==== Dataset records

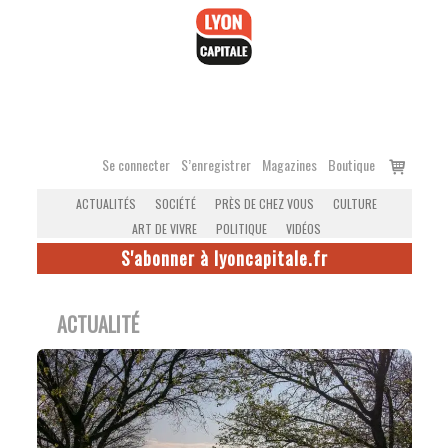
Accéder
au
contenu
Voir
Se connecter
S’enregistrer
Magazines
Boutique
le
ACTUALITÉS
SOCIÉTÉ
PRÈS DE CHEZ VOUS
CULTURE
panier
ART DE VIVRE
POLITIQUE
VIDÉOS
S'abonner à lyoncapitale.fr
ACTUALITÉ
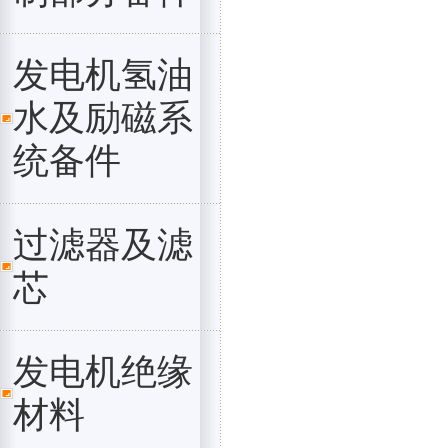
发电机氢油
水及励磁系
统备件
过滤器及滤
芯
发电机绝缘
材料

========

What is expected: Leaving out the pictures, print exactly and only the lines from the one containing "ART DE VIVRE" through the last line of the records.

Answer for the task:
ART DE VIVRE
POLITIQUE
VIDÉOS
S'abonner à lyoncapitale.fr
ACTUALITÉ
发电机氢油
水及励磁系
统备件
过滤器及滤
芯
发电机绝缘
材料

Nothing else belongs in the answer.